The Sun reports on yesterday’s employment stats with a feature today, headlined “11 million Brits Not Working.” As they note, if you add the 8.19 million ‘economically inactive’ people to the 2.47 million unemployed you find that “10.66 million – or 28% of the working age population – are not in a job.”

Who is to blame for this? The Sun can’t quite make up its mind. The article itself blames “the staggering failure of the Labour government”, but a leader headed “Work not Shirk” turns to “the growing dependency culture, where increasing numbers just give up and rely on handouts from the rest of us.” Following a lead from Chris Grayling, the Sun complains that “there are still 500,000 jobs going begging.”

The Sun’s sub-heading for the main article is “Labour’s Shocking Legacy”, but they seem to suffer from a memory problem. The recessions of the 1980s and 1990s both saw unemployment rates that reached over 10%, making today’s 7.9% look anaemic. As for the economic inactivity rate, that is almost exactly the same now as it was in May 1997, and again lower than in the Thatcher or Major recessions. I don’t remember the Sun talking about “The Tories’ Shocking Legacy”, however.
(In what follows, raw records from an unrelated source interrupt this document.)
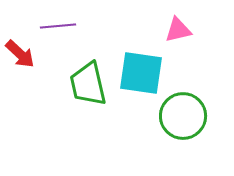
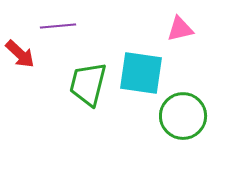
pink triangle: moved 2 px right, 1 px up
green trapezoid: rotated 27 degrees clockwise
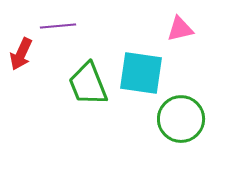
red arrow: moved 1 px right; rotated 72 degrees clockwise
green trapezoid: rotated 36 degrees counterclockwise
green circle: moved 2 px left, 3 px down
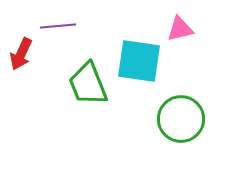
cyan square: moved 2 px left, 12 px up
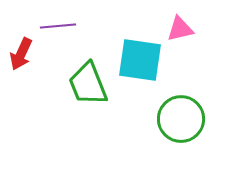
cyan square: moved 1 px right, 1 px up
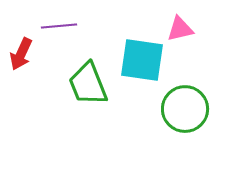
purple line: moved 1 px right
cyan square: moved 2 px right
green circle: moved 4 px right, 10 px up
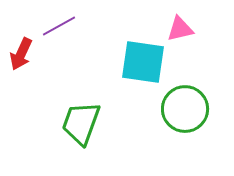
purple line: rotated 24 degrees counterclockwise
cyan square: moved 1 px right, 2 px down
green trapezoid: moved 7 px left, 39 px down; rotated 42 degrees clockwise
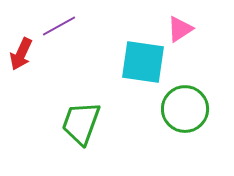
pink triangle: rotated 20 degrees counterclockwise
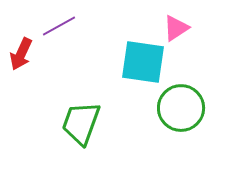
pink triangle: moved 4 px left, 1 px up
green circle: moved 4 px left, 1 px up
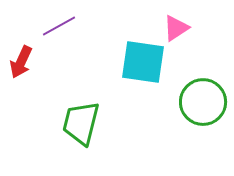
red arrow: moved 8 px down
green circle: moved 22 px right, 6 px up
green trapezoid: rotated 6 degrees counterclockwise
On the same page there’s an opinion item from Steve Hawkes, the Sun’s business editor. He complains that, in the last two years, as private sector employment fell, Labour created 329,000 public sector jobs. This takes hostility to the public sector to ridiculous levels – would it have been better not to create these jobs and see unemployment a third of a million higher than it is?

But that’s enough about that. The last government are big boys and girls, they can defend themselves well enough. What upsets me far more is the attack on unemployed people.

I can understand it when reactionaries talk about laziness and malingering during periods of full employment. I don’t agree with them, but you can see why they might not understand what’s stopping people getting jobs at a time when there seem to be plenty to go round. (In fact, some people find they’re still being turned down for job after job, even when the economy is doing well, but that is a story for another time.)

But this attitude stops making any kind of sense at a time when unemployment is sky high. Does the Sun really think we have an extra 800,000 unemployed people now than immediately before the recession because 800,000 people have become lazy?

Were people exceptionally lazy under Mrs Thatcher and John Major?

But hard working and responsible under Tony Blair?

Yes, there are a bit under 500,000 vacancies. Are they suitable for unemployed people to fill them? In fact, there are five people on Jobseeker’s Allowance for every vacancy at Jobcentres. And if you take all those economically inactive people into account the picture would be even worse: there would be 21.5 people queuing up for every job that is on offer.

The truth is that the moral failings of the unemployed have nothing to do with the unemployment figures: there simply aren’t enough jobs to go round.

Ironically, immediately under the Sun’s story about unemployment there’s a short item about a man leaping from a bridge to his death while “heartless motorists” shouted “jump”. According to the story, he was a “jobless gentle recluse”.

Unemployment is heartbreaking. It splits up families, damages your health and drives some people to suicide. Blaming unemployed people for having “simply stopped looking for jobs” is a bit like the behaviour of the motorists who shouted “jump”.